A spokesman for the Kuwait Oil Co. (KOC) Saad al-Azemi said on Twitter that "average production reached 1.1 million" barrels in Kuwait on Sunday.
Daily production in Kuwait, OPEC's fourth largest producer, is normally around 3.0 million barrels per day.
Azemi also said natural gas production was at 620 million cubic feet, down from Kuwait's daily average of over 1.3 billion cubic feet.
The strike comes as world oil producers gather in Qatar to negotiate an output freeze to boost prices.
"Thousands of workers began their strike," the oil workers union chief Saif al-Qahtani said, adding that production was partially halted without clarifying which sites had been affected.
"Observed since 7:00 am (0400 GMT), this open-ended strike will continue until the workers' demands are met," Qahtani said.
On Saturday, the union turned down an appeal from Kuwait's acting oil minister, Anas al-Saleh, to call off the strike.
Hit by the sharp drop in crude prices on world markets, Kuwait is introducing a new payroll scheme for all public employees and wants to include the country's 20,000 oil workers, which would mean an automatic cut in wages and incentives.
As the strike began, Kuwait Petroleum Corp spokesman Sheikh Talal Khaled al-Sabah said that the national oil conglomerate had activated an "emergency plan" to ensure that local and international markets were not affected by the walkout.

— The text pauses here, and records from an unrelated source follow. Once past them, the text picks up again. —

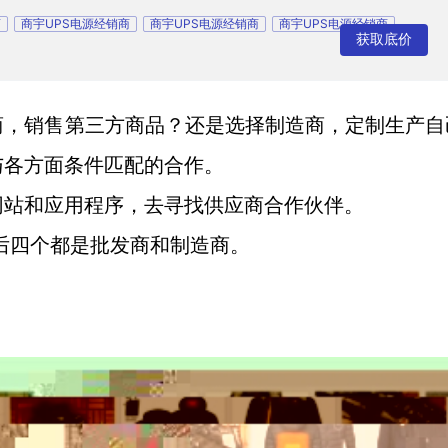
商
商宇UPS电源经销商
商宇UPS电源经销商
商宇UPS电源经销商
获取底价
商，销售第三方商品？还是选择制造商，定制生产自
与各方面条件匹配的合作。
网站和应用程序，去寻找供应商合作伙伴。
后四个都是批发商和制造商。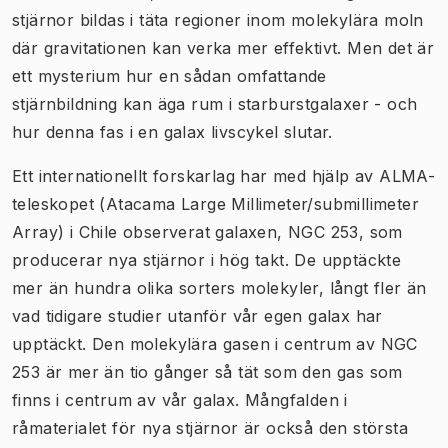
stjärnor bildas i täta regioner inom molekylära moln
där gravitationen kan verka mer effektivt. Men det är
ett mysterium hur en sådan omfattande
stjärnbildning kan äga rum i starburstgalaxer - och
hur denna fas i en galax livscykel slutar.
Ett internationellt forskarlag har med hjälp av ALMA-
teleskopet (Atacama Large Millimeter/submillimeter
Array) i Chile observerat galaxen, NGC 253, som
producerar nya stjärnor i hög takt. De upptäckte
mer än hundra olika sorters molekyler, långt fler än
vad tidigare studier utanför vår egen galax har
upptäckt. Den molekylära gasen i centrum av NGC
253 är mer än tio gånger så tät som den gas som
finns i centrum av vår galax. Mångfalden i
råmaterialet för nya stjärnor är också den största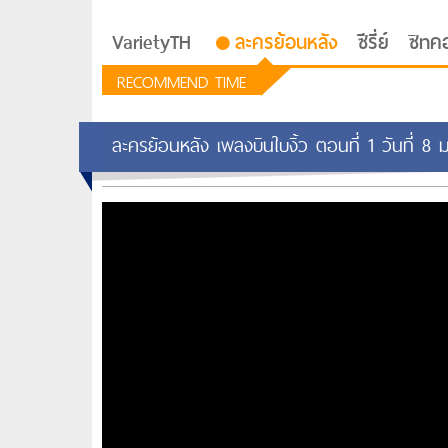
VarietyTH
ละครย้อนหลัง
ซีรี่ย์
ซิทค
RECOMMEND TIME
ละครย้อนหลัง เพลงบินใบงิ้ว ตอนที่ 1 วันที่ 8 ม
รักอยู่ประตูถัดไป
ซีรีย์เกาหลี Love Next D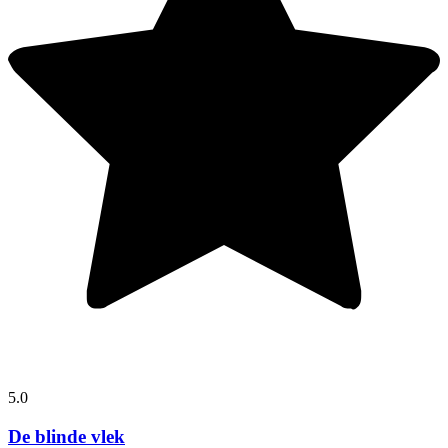
5.0
De blinde vlek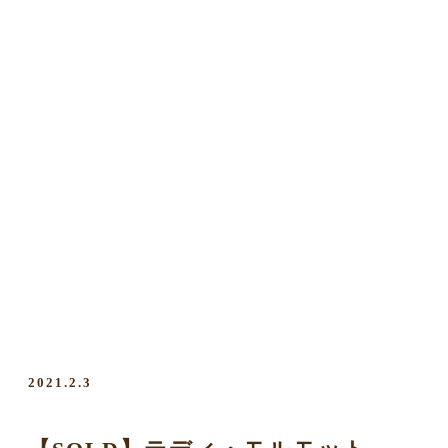
2021.2.3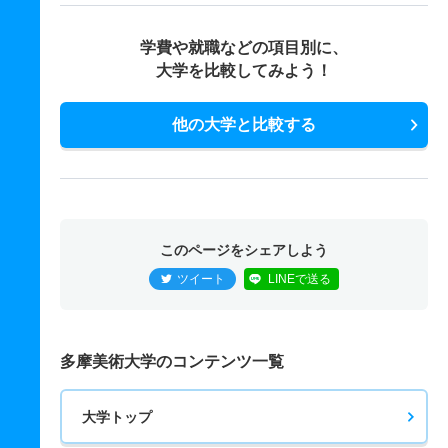
学費や就職などの項目別に、
大学を比較してみよう！
他の大学と比較する
このページをシェアしよう
ツイート
LINEで送る
多摩美術大学のコンテンツ一覧
大学トップ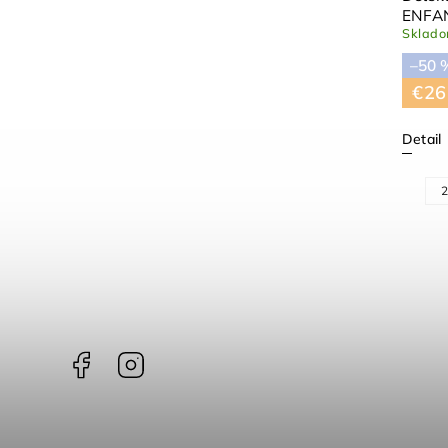
ENFA
Sklad
–50 
€26
Detail
2
Facebook
Instagram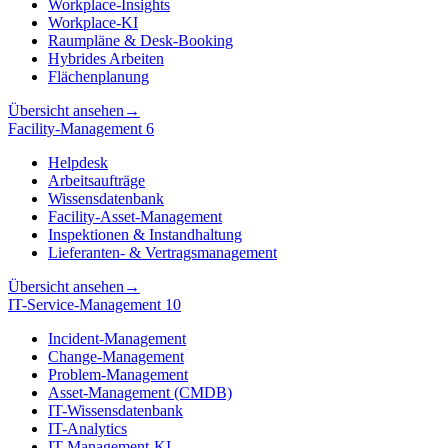
Workplace-Insights
Workplace-KI
Raumpläne & Desk-Booking
Hybrides Arbeiten
Flächenplanung
Übersicht ansehen
→
Facility-Management
6
Helpdesk
Arbeitsaufträge
Wissensdatenbank
Facility-Asset-Management
Inspektionen & Instandhaltung
Lieferanten- & Vertragsmanagement
Übersicht ansehen
→
IT-Service-Management
10
Incident-Management
Change-Management
Problem-Management
Asset-Management (CMDB)
IT-Wissensdatenbank
IT-Analytics
IT-Management-KI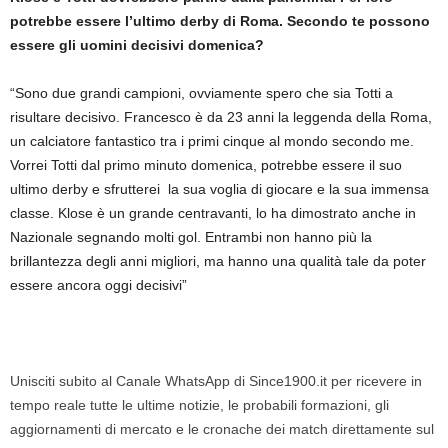
potrebbe essere l’ultimo derby di Roma. Secondo te possono
essere gli uomini decisivi domenica?
“Sono due grandi campioni, ovviamente spero che sia Totti a
risultare decisivo. Francesco è da 23 anni la leggenda della Roma,
un calciatore fantastico tra i primi cinque al mondo secondo me.
Vorrei Totti dal primo minuto domenica, potrebbe essere il suo
ultimo derby e sfrutterei la sua voglia di giocare e la sua immensa
classe. Klose è un grande centravanti, lo ha dimostrato anche in
Nazionale segnando molti gol. Entrambi non hanno più la
brillantezza degli anni migliori, ma hanno una qualità tale da poter
essere ancora oggi decisivi”
Unisciti subito al Canale WhatsApp di Since1900.it per ricevere in
tempo reale tutte le ultime notizie, le probabili formazioni, gli
aggiornamenti di mercato e le cronache dei match direttamente sul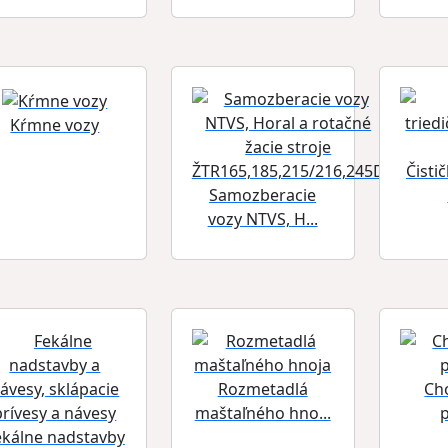
Kŕmne vozy
Čistič
Samozberacie
vozy NTVS, H...
Rozmetadlá
Ch
maštaľného hno...
ekálne nadstavby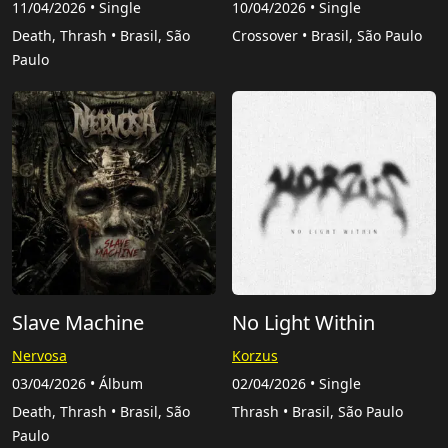
11/04/2026 • Single
10/04/2026 • Single
Death, Thrash • Brasil, São
Crossover • Brasil, São Paulo
Paulo
Slave Machine
No Light Within
Nervosa
Korzus
03/04/2026 • Álbum
02/04/2026 • Single
Death, Thrash • Brasil, São
Thrash • Brasil, São Paulo
Paulo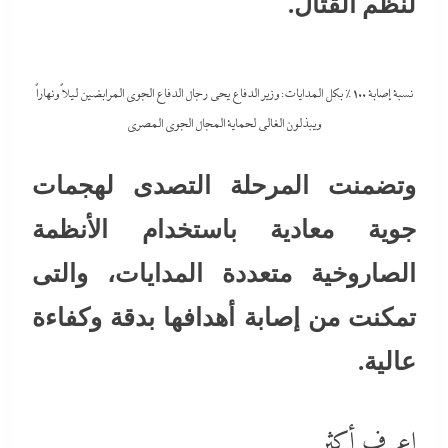
لنظم القتال.
نسبة إصابة 100% بكل المدايات: وزير الدفاع يحى رجال الدفاع الجوى المرابضين ليلاً ونهاراً
ويبذلون الغالى لحماية المجال الجوى المصري
وتضمنت المرحلة التصدى لهجمات
جوية معادية باستخدام الأنظمة
الصاروخية متعددة المدايات، والتى
تمكنت من إصابة أهدافها بدقة وكفاءة
عالية.
اعرف أكثر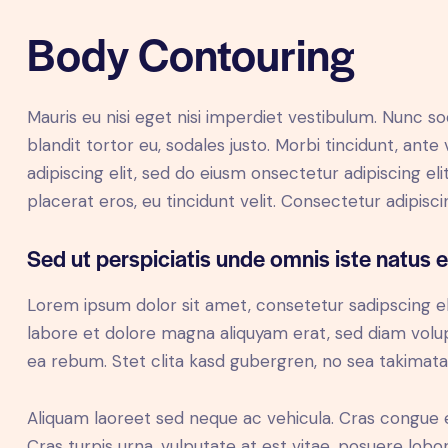
Body Contouring
Mauris eu nisi eget nisi imperdiet vestibulum. Nunc so
blandit tortor eu, sodales justo. Morbi tincidunt, ante
adipiscing elit, sed do eiusm onsectetur adipiscing el
placerat eros, eu tincidunt velit. Consectetur adipiscing
Sed ut perspiciatis unde omnis iste natus e
Lorem ipsum dolor sit amet, consetetur sadipscing e
labore et dolore magna aliquyam erat, sed diam volup
ea rebum. Stet clita kasd gubergren, no sea takimat
Aliquam laoreet sed neque ac vehicula. Cras congue 
Cras turpis urna, vulputate at est vitae, posuere lobor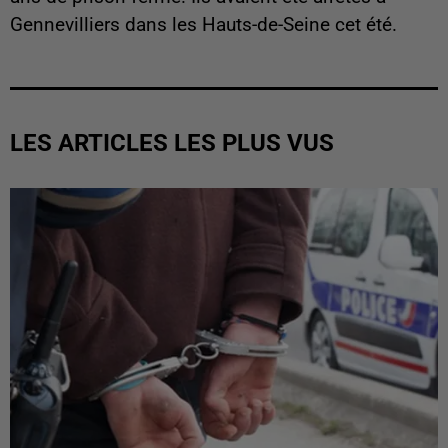
Gennevilliers dans les Hauts-de-Seine cet été.
LES ARTICLES LES PLUS VUS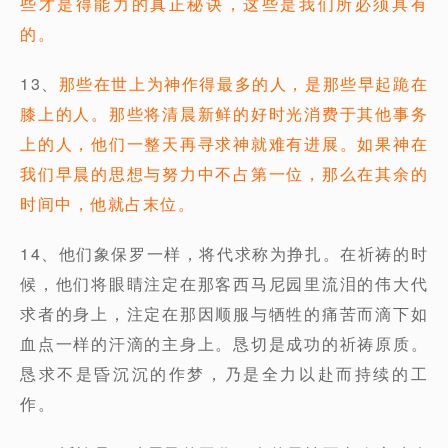
些才是得能力的真正秘诀，这些是我们所必须具有
的。
13、
那些在世上为神作得最多的人，是那些早起跪在
膝上的人。那些将清晨新鲜的好时光消费于其他事务
上的人，他们一整天再寻求神就难有进展。如果神在
我们早晨的思想与努力中不占第一位，那么在其余的
时间中，他就占末位。
14、他们象保罗一样，将代求称为挣扎。在祈祷的时
候，他们将眼睛注定在那客西马尼园里流泪的伟大代
求者的身上，注定在那因顺服与牺牲的痛苦而滴下如
血点一样的汗滴的主身上。恳切是成功的祈祷原质。
恳求不是昏沉沉的作梦，乃是全力以赴而持续的工
作。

"Export operations are going ahead as planned and (KPC) is capable of responding to major international market demands, based on agreements with clients," he said in a statement published on the KUNA news site.
The plan ensures that all petrol stations will continue to be supplied as well as Kuwait's international airport and companies operating at the facility, he said.
He urged Kuwaitis "not to listen to rumours that the strike has affected the needs of the local market," adding that Kuwait's "reserves of gasoline and petrol derivatives is enough to meet the country's demands for 25 days and strategic reserves could suffice for 31 more days."
KPC had offered to suspend all spending cuts if the union agreed to join a committee to negotiate a settlement but said that workers had boycotted negotiations called for Thursday by the social affairs and labour ministry.
The union is also protesting plans to privatise parts of the oil sector.